Comme c’est souvent le cas en psychanalyse, la cause est ce qui se trouve à la fin. La postface du livre concerne la cause du désir de l’analyste. Freud, avec l’interprétation qu’il nous offre de son propre rêve connu sous le nom de « l’injection faite à Irma », a déployé pour nous les fondements névrotiques du désir de l’analyste. Il n’y a pas de désir qui saurait être pur. À l’analyste, dans sa propre cure, de dégager les ressorts de ce désir et d’en faire non pas un obstacle, mais le moteur des cures qu’il mène et oriente. Ce livre l’illustre particulièrement bien : un symptôme de mutisme (revers de toutes ces choses brûlantes à dire) peut devenir un silence où l’enfant pourra enfin poser ses propres questions.
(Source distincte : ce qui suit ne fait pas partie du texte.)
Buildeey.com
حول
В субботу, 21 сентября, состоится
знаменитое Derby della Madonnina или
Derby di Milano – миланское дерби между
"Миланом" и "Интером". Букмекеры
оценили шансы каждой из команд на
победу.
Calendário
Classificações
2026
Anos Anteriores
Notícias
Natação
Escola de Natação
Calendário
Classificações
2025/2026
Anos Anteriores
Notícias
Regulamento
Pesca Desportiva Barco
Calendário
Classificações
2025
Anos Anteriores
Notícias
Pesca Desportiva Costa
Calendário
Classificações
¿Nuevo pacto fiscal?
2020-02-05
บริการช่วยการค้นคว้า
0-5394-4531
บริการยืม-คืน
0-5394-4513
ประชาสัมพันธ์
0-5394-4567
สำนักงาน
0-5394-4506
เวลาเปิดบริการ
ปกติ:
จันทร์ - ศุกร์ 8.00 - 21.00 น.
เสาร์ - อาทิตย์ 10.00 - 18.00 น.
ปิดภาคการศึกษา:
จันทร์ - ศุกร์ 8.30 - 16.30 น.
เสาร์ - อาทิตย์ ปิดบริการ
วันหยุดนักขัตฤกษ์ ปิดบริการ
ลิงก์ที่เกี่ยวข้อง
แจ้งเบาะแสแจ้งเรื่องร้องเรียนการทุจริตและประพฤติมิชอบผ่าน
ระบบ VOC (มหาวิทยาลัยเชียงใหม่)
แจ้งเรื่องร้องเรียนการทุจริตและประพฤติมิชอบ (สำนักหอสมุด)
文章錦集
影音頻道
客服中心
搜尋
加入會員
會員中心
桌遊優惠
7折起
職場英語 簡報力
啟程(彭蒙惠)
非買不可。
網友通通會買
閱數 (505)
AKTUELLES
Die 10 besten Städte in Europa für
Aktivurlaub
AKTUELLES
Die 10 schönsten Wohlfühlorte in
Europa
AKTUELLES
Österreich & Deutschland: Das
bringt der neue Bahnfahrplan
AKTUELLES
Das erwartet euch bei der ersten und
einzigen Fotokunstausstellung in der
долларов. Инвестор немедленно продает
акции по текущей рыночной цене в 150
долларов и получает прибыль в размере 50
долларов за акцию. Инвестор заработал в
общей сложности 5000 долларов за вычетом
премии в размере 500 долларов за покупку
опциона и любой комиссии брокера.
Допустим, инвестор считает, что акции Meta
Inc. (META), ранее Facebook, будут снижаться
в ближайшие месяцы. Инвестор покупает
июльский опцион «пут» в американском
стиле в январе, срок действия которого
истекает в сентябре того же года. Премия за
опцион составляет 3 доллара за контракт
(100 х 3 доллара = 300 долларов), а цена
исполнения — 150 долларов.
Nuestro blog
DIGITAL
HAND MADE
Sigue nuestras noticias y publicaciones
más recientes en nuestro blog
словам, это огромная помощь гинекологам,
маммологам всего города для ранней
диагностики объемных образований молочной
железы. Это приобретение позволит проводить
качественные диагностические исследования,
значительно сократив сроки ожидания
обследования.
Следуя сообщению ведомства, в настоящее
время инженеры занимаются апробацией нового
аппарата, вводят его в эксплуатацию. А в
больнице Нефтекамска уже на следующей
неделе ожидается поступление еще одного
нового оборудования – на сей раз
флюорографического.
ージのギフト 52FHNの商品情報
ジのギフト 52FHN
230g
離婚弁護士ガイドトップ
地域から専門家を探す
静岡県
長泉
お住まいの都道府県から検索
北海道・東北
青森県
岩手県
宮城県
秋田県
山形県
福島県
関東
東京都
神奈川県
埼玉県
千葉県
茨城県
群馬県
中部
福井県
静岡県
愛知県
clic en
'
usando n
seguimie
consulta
Nous arrivons ainsi au titre de ce livre : Lorsque l’enfant questionne. L’auteure avoue l’avoir trouvé en résonance au livre de Françoise Dolto, Lorsque l’enfant paraît. Mais ici paraît, et la fascination pétrifiante de l’imaginaire avec laquelle ce mot résonne, est remplacé par questionne. Questionner ouvre sur le champ de la parole et du langage, c’est la puissance du signifiant qui est au premier plan. Mais qu’est-ce qui questionne ? L’enfant ? Les parents ? Le symptôme ? L’analyste ? Tout est à décliner, c’est la beauté de la clinique. H. Deltombe l’explicite parfaitement : les problèmes adviennent lorsque l’enfant ne questionne pas. Car l’enfant et la question sont étroitement liés : l’enfant questionne sans relâche le désir de l’Autre, il va l’interroger pour, un jour, ne plus être un assujet[4] et accéder à son désir.

Finissons donc avec cette belle phrase qui signale la portée de notre tâche : « On peut faire le pari que la rencontre avec l’analyste pourrait lui permettre de chercher ce qui se passe d’énigmatique pour lui. Il s’agit d’éléments inconscients, signifiants, qui le font souffrir et dont il n’a pas les clefs pour devenir sujet de son inconscient »[5].

[1] Deltombe H., Lorsque l’enfant questionne, Paris, Éd. Michèle, 2013, p. 97.

[2] Deltombe H., ibid., p. 97.

[3] Lacan J., Le triomphe de la religion précédé de Discours aux catholiques, Paris, Seuil, 2005, p. 20.

[4] Lacan J., Le Séminaire, livre V, Les Formations de l’inconscient, Paris, Seuil, 1998, p. 189.

[5] Deltombe H., op. cit., p. 71-72.